Modulus of Continuity of Solutions to Complex Monge-Ampère Equations on Stein Spaces
Guilherme Cerqueira-Gonçalves
TL;DR
This work analyzes the modulus of continuity for solutions to complex Monge-Ampère Dirichlet problems on Stein spaces with isolated singularities, focusing on $L^p$ densities. The authors develop barrier methods and a resolution-based regularization scheme to control oscillations, combining barrier data with $L^1$-Laplacian-type estimates to obtain quantitative modulus bounds.

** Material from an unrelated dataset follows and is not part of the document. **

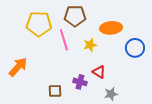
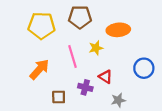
pink line: (64, 40) -> (72, 56), moved
blue circle: (135, 48) -> (144, 68), moved
orange arrow: (18, 67) -> (39, 69), moved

The main result shows that, for $\phi\in C^0(\partial\Omega)$ and $f\in L^p(\Omega,\beta^n)$ with $p>1$, the unique solution $u$ satisfies $\omega_{u,x}(t) \le C_x \max\{ \omega_{\phi}(t^{1/2}), t^{1/(nq+1)}\}$, and if $\phi\in C^{0,\alpha}$, then $u$ is $\alpha^*$-Hölder outside the singular point with $\alpha^*<\min\{\alpha/2,1/(nq+1)\}$. This extends regularity theory for complex Monge-Ampère equations to mildly singular varieties and provides precise boundary and singularity-sensitive continuity behavior, with potential geometric applications in Kähler metrics on singular spaces.
Abstract
In this paper, we study the modulus of continuity of solutions to Dirichlet problems for complex Monge-Ampère equations with $L^p$ densities on Stein spaces with isolated singularities. In particular, we prove such solutions are Hölder continuous outside singular points if the boundary data is Hölder continuous.